-- Opening Marker --

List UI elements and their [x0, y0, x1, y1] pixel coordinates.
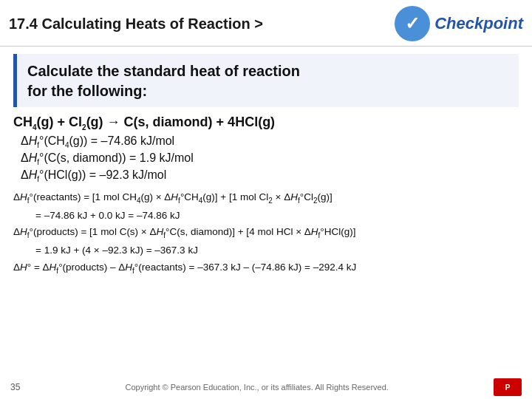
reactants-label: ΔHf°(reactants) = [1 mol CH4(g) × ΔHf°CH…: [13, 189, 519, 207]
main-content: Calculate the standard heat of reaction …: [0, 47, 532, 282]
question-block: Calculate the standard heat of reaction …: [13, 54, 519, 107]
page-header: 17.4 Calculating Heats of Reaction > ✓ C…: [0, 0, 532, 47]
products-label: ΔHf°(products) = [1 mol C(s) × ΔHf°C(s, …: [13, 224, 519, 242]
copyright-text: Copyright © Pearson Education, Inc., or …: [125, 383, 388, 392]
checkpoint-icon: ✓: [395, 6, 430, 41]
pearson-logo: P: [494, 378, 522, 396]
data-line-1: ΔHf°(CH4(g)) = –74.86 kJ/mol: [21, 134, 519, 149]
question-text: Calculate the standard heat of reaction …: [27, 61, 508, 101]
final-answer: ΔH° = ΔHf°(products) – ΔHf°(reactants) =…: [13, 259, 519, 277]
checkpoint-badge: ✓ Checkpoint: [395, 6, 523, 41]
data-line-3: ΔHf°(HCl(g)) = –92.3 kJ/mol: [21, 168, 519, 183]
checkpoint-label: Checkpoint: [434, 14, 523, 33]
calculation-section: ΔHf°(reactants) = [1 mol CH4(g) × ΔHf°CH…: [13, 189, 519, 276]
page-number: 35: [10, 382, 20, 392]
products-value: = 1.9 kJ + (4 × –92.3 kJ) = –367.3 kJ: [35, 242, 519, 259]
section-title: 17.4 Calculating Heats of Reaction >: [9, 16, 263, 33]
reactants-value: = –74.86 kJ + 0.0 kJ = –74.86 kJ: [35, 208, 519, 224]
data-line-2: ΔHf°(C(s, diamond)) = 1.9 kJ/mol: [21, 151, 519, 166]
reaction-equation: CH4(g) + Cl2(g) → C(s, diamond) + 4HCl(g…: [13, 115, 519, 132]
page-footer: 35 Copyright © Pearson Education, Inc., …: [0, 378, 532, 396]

-- Closing Marker --
-- Opening Marker --

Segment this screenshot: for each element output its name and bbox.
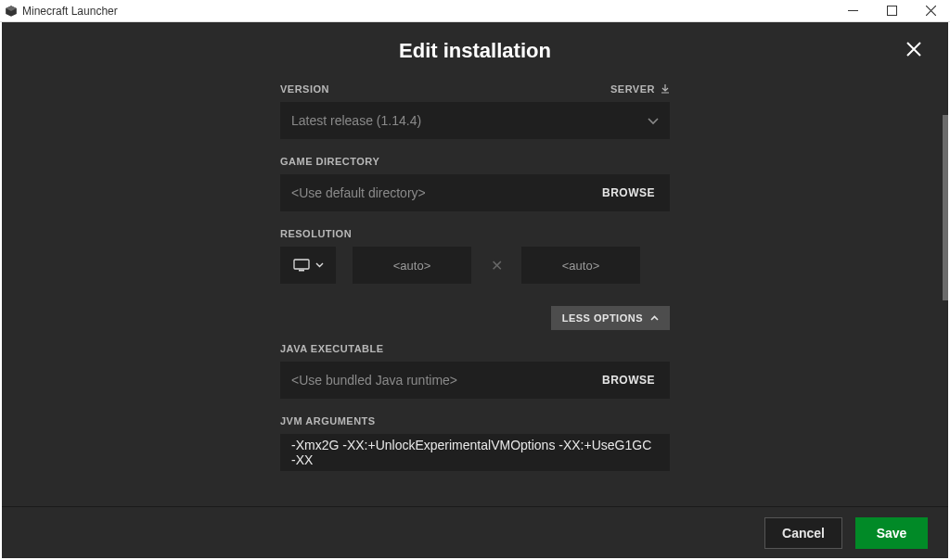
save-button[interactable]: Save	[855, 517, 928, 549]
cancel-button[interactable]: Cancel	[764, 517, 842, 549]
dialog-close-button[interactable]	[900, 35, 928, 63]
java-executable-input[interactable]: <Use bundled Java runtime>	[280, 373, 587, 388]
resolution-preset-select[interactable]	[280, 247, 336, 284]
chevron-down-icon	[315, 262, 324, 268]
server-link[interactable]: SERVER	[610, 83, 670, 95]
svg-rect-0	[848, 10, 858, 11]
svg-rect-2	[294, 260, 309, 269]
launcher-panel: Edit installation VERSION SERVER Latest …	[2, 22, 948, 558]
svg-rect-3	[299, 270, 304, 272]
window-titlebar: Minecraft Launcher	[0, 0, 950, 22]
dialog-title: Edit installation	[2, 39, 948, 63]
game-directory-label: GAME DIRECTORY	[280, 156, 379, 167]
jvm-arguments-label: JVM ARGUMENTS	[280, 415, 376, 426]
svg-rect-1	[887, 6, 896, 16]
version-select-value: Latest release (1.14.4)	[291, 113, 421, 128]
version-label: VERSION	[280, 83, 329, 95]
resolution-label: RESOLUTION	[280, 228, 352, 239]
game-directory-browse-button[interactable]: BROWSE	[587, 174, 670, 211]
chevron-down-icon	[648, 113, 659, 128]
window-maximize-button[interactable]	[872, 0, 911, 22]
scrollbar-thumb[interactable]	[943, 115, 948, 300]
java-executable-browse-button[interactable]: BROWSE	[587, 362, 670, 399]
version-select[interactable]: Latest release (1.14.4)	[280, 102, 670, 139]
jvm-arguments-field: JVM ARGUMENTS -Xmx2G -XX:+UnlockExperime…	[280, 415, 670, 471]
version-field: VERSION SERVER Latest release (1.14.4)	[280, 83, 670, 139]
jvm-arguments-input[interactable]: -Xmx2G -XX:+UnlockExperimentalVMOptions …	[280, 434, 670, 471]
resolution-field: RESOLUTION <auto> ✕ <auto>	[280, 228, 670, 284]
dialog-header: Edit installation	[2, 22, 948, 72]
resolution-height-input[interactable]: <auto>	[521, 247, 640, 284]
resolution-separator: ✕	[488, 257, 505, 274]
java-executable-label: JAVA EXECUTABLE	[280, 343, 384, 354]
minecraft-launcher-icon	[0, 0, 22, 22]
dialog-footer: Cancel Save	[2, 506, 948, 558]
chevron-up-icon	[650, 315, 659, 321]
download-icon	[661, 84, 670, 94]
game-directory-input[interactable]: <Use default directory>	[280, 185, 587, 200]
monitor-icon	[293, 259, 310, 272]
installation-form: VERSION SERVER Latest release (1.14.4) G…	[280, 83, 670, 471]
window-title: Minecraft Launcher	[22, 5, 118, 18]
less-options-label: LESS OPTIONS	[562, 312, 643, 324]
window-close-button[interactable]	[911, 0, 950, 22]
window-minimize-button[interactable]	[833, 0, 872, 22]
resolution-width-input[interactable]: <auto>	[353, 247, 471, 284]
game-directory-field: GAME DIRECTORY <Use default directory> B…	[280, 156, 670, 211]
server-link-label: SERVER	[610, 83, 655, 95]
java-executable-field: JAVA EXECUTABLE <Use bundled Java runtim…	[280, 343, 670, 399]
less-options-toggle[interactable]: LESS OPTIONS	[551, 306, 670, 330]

-- Closing Marker --

» WORK TO BE COMPLETED
Whenever the string "checkpoint" turns up in a line of the data, copy that line.

» EXERCISE SOLUTION
checkpoint-icon: ✓: [395, 6, 430, 41]
checkpoint-badge: ✓ Checkpoint: [395, 6, 523, 41]
checkpoint-label: Checkpoint: [434, 14, 523, 33]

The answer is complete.